I read this, several years ago, Glowing Genes: A Revolution In Biotechnology; nonfiction and an interesting blend of scientific history and contemporary breakthroughs regarding bioluminescence (think glowing jellyfish and lightning bugs). I enjoyed the history and insight into the early (think 400AD) scientist who looked at these creatures.
One section told about how, in present day, the glowing genes have been used to monitor the growth of tobacco plants, whereby a test plant would glow when the crop was somehow stressed. From this, researchers learned that wind stressed the plants more than low water or not enough sunlight.

For me this was an answer to a "growing" problem. At my place, the wind blows 70% of the time and on many of those days, it reaches 25 mph or more. The five-inch lilac bushes I had planted several years before reading this book hadn't died, but only increased in size one or two inches.
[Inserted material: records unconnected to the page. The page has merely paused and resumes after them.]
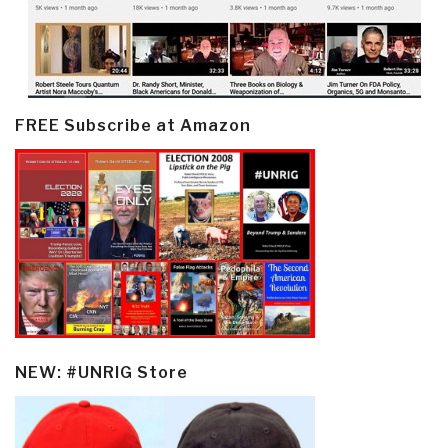
FREE Subscribe at Amazon
NEW: #UNRIG Store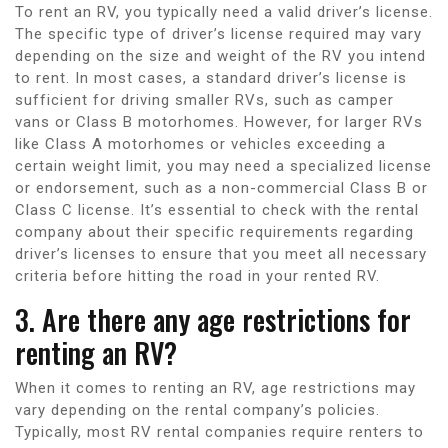
To rent an RV, you typically need a valid driver’s license.
The specific type of driver’s license required may vary
depending on the size and weight of the RV you intend
to rent. In most cases, a standard driver’s license is
sufficient for driving smaller RVs, such as camper
vans or Class B motorhomes. However, for larger RVs
like Class A motorhomes or vehicles exceeding a
certain weight limit, you may need a specialized license
or endorsement, such as a non-commercial Class B or
Class C license. It’s essential to check with the rental
company about their specific requirements regarding
driver’s licenses to ensure that you meet all necessary
criteria before hitting the road in your rented RV.
3. Are there any age restrictions for
renting an RV?
When it comes to renting an RV, age restrictions may
vary depending on the rental company’s policies.
Typically, most RV rental companies require renters to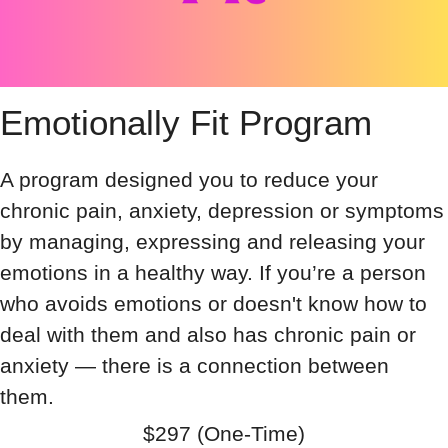
Emotionally Fit Program
A program designed you to reduce your
chronic pain, anxiety, depression or symptoms
by managing, expressing and releasing your
emotions in a healthy way. If you’re a person
who avoids emotions or doesn't know how to
deal with them and also has chronic pain or
anxiety — there is a connection between
them.
$297 (One-Time)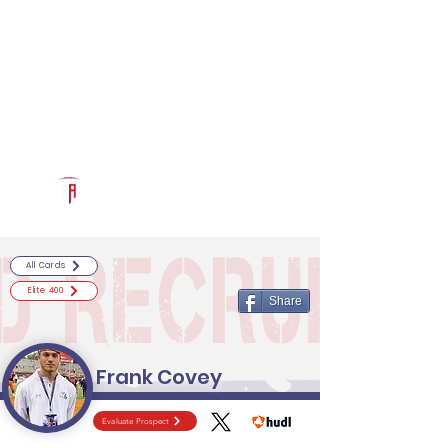
Log In
RECRUITCERTIFIED.COM
Official Prospect Page
Powered by The Athletic Academy
All Cards
Elite 400
Share
Frank Covey
Evaluate Prospect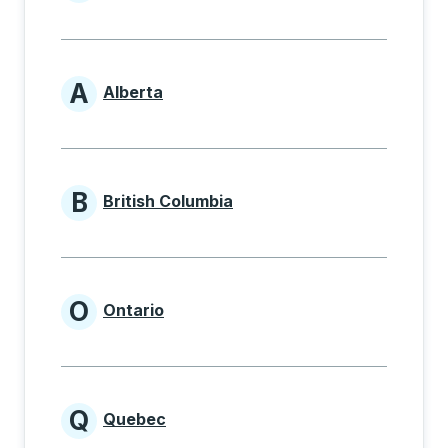
Provinces beginning with
A
Alberta
Provinces beginning with A
B
British Columbia
Provinces beginning with B
O
Ontario
Provinces beginning with O
Q
Quebec
Provinces beginning with Q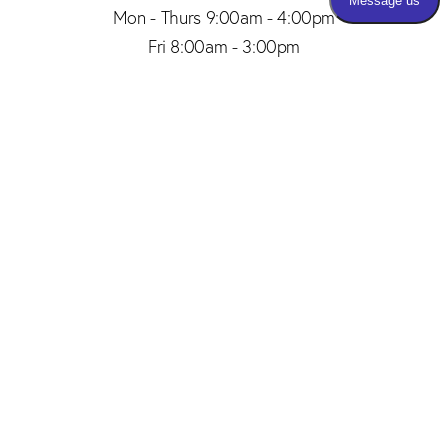
Mon - Thurs 9:00am - 4:00pm
Fri 8:00am - 3:00pm
(206) 467-1101
Appointment
4.8
from 150+ Reviews
© 2026 SAID PLASTIC SURGERY | ALL RIGHTS RESERVED |
SITEMAP
|
PRIVACY POLICY
|
ACCESSIBILITY
Plastic Surgery Marketing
I had put it off to poor soil, not enough water, yada yada yada. After reading about the tobacco plants, I constructed little tents for each shrub and staked them in place. In the three weeks after that, the plants grew two inches and look healthier than ever.

This year, after continued protection from the wind (and deer), I actually had lilac blooms, and one plant is nearly two feet tall.

I really got a lot more in this reading than what I expected when I pulled it from my public library shelf.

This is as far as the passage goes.